Records from a data source:
_____

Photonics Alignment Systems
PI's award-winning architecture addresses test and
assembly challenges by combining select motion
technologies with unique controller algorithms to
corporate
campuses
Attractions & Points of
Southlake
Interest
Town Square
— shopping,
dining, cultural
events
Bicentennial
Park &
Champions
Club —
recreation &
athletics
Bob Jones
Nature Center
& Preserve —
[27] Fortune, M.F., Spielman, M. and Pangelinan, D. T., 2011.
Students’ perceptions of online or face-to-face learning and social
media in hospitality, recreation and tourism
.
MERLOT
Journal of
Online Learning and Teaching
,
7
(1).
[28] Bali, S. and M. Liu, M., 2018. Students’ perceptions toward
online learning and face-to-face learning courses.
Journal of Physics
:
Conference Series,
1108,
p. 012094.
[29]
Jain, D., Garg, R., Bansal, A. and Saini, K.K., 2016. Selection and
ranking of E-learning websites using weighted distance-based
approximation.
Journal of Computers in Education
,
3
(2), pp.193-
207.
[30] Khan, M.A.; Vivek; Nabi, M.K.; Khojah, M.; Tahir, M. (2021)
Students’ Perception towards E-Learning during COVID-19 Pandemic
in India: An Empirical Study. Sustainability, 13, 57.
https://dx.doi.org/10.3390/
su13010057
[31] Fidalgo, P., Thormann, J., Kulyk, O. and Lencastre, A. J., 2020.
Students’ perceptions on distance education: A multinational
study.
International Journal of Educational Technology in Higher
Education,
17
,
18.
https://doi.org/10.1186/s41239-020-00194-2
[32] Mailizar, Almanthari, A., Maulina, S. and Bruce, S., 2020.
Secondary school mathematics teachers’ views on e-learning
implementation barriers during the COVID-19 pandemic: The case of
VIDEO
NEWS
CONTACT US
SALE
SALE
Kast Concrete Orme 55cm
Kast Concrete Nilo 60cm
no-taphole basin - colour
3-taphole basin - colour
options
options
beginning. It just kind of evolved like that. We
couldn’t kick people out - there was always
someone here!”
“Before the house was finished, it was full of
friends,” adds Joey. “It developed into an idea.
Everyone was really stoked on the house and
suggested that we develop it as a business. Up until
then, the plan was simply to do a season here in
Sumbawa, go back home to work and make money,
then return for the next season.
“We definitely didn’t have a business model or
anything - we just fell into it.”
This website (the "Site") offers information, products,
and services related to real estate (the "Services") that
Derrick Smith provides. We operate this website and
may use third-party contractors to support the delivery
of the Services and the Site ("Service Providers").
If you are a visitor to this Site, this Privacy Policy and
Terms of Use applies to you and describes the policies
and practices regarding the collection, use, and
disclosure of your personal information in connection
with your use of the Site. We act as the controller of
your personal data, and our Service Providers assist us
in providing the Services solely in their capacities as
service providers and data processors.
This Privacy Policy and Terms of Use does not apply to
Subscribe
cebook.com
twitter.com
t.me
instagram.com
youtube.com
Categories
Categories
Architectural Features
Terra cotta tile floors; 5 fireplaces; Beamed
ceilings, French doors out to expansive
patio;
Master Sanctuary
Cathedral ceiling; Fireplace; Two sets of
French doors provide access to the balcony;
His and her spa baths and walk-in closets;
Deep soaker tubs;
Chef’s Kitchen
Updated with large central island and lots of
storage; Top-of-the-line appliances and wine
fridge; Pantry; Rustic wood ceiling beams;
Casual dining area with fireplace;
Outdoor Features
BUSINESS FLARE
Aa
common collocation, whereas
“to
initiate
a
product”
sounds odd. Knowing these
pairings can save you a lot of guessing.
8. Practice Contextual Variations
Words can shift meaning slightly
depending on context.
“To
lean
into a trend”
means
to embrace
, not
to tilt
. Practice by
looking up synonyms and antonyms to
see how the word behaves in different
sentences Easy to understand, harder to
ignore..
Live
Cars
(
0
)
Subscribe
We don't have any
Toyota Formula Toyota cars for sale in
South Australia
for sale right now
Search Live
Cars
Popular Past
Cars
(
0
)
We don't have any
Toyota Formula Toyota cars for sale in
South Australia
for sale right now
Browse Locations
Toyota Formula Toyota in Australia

_____

> [Work item] What number of lines in the records hold "information"? Reply with that number alone.

> [Task output] 2